Watford’s board has turned to Hodgson, another of world soccer’s most experienced managers. He has been out of work since leaving Crystal Palace at the end of last season, when he said it was time to step away from “the rigors of top-flight Premier League football” after 45 years of coaching and to spend time with his family.
Turns out the league’s oldest-ever manager just couldn’t stay away.
AFRICAN CUP: Sadio Mane got up from a horrible clash of heads that left him dazed on the ground, possibly with a concussion, to score a goal and help put Senegal into the quarterfinals.
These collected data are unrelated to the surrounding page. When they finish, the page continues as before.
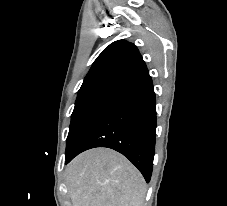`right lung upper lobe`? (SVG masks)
I'll use <instances>...</instances> for the list:
<instances>
[{
  "mask_svg": "<svg viewBox=\"0 0 227 206\" xmlns=\"http://www.w3.org/2000/svg\"><path fill=\"white\" fill-rule=\"evenodd\" d=\"M148 74L136 46L125 40H118L106 47L97 57L81 87L104 80L130 83Z\"/></svg>",
  "mask_w": 227,
  "mask_h": 206,
  "instance_id": "cb5924a9",
  "label": "right lung upper lobe"
}]
</instances>
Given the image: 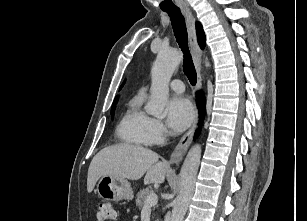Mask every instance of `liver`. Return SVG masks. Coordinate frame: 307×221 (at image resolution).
Returning a JSON list of instances; mask_svg holds the SVG:
<instances>
[{
  "label": "liver",
  "instance_id": "obj_1",
  "mask_svg": "<svg viewBox=\"0 0 307 221\" xmlns=\"http://www.w3.org/2000/svg\"><path fill=\"white\" fill-rule=\"evenodd\" d=\"M167 169L168 165L160 162L158 154L148 148L129 144L109 146L100 150L90 163L87 191L92 192L102 176L139 180L145 175V184H160Z\"/></svg>",
  "mask_w": 307,
  "mask_h": 221
}]
</instances>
Senegal won 2-0 against Cape Verde, which had two players sent off in the last 16 game in Cameroon’s western city of Bafoussam. The Liverpool star didn’t finish the match and later was taken to the hospital, though he said on social media that he was OK.
Morocco followed Senegal into the last eight by coming from behind to beat Malawi 2-1.
• The death toll in a stampede outside a game in Cameroon has risen to eight, as witnesses blamed security officials for making fatal errors and competition organizers decided to suspend all further games at the stadium pending an investigation.
Another seven people were in serious condition in the hospital after the crush Monday night at the game between host Cameroon and Comoros at the Olembe Stadium in the capital, Yaounde.
WORLD CUP: Zack Steffen did not travel to Ohio because of a recurrence of back tightness, leaving Matt Turner as the likely starter in goal for the United States in its World Cup qualifier against El Salvador on Thursday night.
Steffen missed the Americans’ opening qualifier at El Salvador on Sept. 2 because of back spasms, then tested positive for COVID-19 and also skipped the September matches against Canada and Honduras.